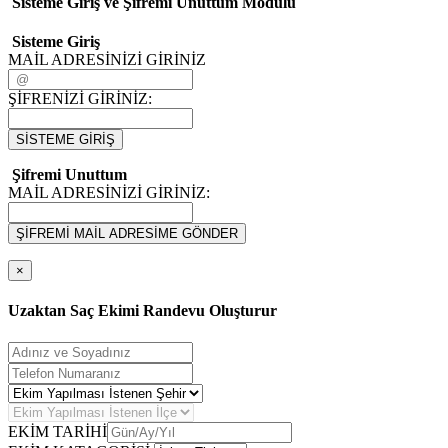
Sisteme Giriş ve Şifremi Unuttum Modulü
Sisteme Giriş
MAİL ADRESİNİZİ GİRİNİZ
ŞİFRENİZİ GİRİNİZ:
SİSTEME GİRİŞ
Şifremi Unuttum
MAİL ADRESİNİZİ GİRİNİZ:
ŞİFREMİ MAİL ADRESİME GÖNDER
×
Uzaktan Saç Ekimi Randevu Oluşturur
EKİM TARİHİ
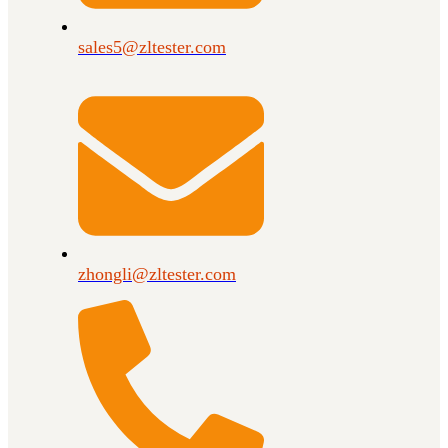
sales5@zltester.com
zhongli@zltester.com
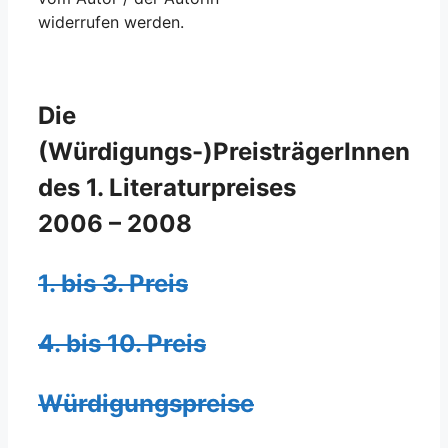
widerrufen werden.
Die
(Würdigungs-)PreisträgerInnen
des 1. Literaturpreises
2006 – 2008
1. bis 3. Preis
4. bis 10. Preis
Würdigungspreise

_PROBLEM TO SOLVE_
From the line containing "SİSTEME GİRİŞ" down to the end of the data above, reproduce each line exactly; no pictures.

_PROBLEM SOLUTION_
SİSTEME GİRİŞ
Şifremi Unuttum
MAİL ADRESİNİZİ GİRİNİZ:
ŞİFREMİ MAİL ADRESİME GÖNDER
×
Uzaktan Saç Ekimi Randevu Oluşturur
EKİM TARİHİ
sales5@zltester.com
zhongli@zltester.com
widerrufen werden.
Die
(Würdigungs-)PreisträgerInnen
des 1. Literaturpreises
2006 – 2008
1. bis 3. Preis
4. bis 10. Preis
Würdigungspreise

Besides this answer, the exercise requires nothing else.